In order to truly harness the potential of GCE it is necessary to expand beyond the three available stop codons. This thesis explores the possibility of reassigning sense codons to perform mRNA specific GCE in a POI in mammalian cells. Sense codons have been reassigned both in site-specific and residue-specific manner. In site-specific sense codon reassignment, the codon to be reassigned occurs only at pre-determined locations in the gene of the POI. On the other hand, for residue-specific reassignment, a particular sense codon that naturally occurs in the gene of the POI is chosen and all occurrences of the selected codon are attempted to be reassigned. Although proteome wide residue specific sense codon reassignment has been performed before, this technology has not been applied in a mRNA-specific manner.
A set of 8 sense codons could be successfully reassigned site-specifically in EGFP-based reporters in HEK293T cells. The highest fold change selectivity of 14fold for site-specific sense codon reassignment was achieved for the CTA codon with an OTO as compared to the non-selective, cytoplasmic GCE machinery. For residue-specific sense codon reassignment, 61 sense codons were individually reassigned in two different reporters to select the suitable codon for reassignment. mRNA selective residue-specific sense codon reassignment by OTOs was successfully demonstrated for multiple sense codons in vimentin::mcerulean in HEK293T cells. Both mRNA selective site- and residue-specific sense codon reassignment technologies could be used for labelling POIs for confocal microscopy applications.

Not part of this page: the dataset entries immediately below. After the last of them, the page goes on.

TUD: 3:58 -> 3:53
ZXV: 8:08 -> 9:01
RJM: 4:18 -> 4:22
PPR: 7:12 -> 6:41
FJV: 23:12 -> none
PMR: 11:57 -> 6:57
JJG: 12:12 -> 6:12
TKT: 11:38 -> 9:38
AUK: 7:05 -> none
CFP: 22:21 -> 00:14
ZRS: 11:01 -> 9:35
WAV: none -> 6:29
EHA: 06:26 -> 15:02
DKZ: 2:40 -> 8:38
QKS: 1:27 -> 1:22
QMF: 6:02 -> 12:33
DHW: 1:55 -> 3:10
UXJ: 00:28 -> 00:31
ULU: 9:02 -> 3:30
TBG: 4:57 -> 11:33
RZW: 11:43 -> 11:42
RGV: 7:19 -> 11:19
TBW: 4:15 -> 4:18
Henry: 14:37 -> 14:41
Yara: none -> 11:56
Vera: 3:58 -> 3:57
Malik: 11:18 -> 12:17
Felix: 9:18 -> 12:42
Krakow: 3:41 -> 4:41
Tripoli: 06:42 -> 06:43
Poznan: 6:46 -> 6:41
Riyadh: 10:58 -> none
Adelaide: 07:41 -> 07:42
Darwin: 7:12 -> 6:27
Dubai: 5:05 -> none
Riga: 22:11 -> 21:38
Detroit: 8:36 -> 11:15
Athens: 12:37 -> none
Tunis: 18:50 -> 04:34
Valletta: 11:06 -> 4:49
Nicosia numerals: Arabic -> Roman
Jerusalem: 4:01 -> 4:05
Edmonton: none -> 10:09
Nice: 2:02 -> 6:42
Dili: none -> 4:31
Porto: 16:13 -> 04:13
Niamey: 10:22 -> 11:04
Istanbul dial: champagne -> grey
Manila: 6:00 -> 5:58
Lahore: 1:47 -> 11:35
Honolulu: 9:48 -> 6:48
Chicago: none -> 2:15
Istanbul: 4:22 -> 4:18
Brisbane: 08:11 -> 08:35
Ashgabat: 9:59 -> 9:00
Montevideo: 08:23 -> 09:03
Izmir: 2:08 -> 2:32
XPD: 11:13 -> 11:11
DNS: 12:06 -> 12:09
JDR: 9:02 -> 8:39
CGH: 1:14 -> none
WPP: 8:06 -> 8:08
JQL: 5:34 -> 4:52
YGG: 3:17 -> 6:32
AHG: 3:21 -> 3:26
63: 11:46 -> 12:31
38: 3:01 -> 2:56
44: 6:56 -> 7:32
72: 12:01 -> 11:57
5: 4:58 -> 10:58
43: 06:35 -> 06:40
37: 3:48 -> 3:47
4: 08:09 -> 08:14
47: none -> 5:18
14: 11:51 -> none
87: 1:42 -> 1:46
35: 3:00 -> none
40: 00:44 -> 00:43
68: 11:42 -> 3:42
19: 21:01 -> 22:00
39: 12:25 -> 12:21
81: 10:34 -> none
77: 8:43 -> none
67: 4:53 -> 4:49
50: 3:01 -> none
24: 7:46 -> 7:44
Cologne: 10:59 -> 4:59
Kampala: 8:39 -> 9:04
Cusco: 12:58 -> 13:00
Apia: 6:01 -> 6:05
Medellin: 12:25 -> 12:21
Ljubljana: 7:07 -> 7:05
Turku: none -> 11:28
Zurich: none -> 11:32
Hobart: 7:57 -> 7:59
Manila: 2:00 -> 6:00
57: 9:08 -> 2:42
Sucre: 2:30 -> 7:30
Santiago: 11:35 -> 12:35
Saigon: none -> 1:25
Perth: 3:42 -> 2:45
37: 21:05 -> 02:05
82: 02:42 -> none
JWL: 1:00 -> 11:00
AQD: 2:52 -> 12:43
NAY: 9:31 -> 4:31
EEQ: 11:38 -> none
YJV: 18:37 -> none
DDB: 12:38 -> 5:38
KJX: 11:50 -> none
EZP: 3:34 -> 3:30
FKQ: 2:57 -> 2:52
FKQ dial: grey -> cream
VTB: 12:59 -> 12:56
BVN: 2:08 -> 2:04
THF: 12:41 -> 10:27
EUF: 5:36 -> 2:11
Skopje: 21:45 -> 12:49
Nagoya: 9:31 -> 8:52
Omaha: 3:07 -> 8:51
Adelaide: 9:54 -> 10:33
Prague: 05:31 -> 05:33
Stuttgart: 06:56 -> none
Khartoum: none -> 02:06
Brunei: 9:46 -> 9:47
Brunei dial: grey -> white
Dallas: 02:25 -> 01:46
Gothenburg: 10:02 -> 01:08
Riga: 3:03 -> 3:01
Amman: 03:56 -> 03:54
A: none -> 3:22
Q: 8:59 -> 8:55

The success of selective residue-specific sense codon reassignment is the key step in the development of a novel protein labelling technology that would allow in vivo visualization of protein shapes when combined with super resolution microscopy, thereby elucidating yet invisible sub-cellular structures. Besides fluorescent microscopy applications, both site- and residue-specific sense codon reassignment hold the potential of facilitating in vivo synthesis of artificial biopolymers of potentially any functionality and the work of this thesis brings us one step closer to achieving greater feats than billions of years of evolution.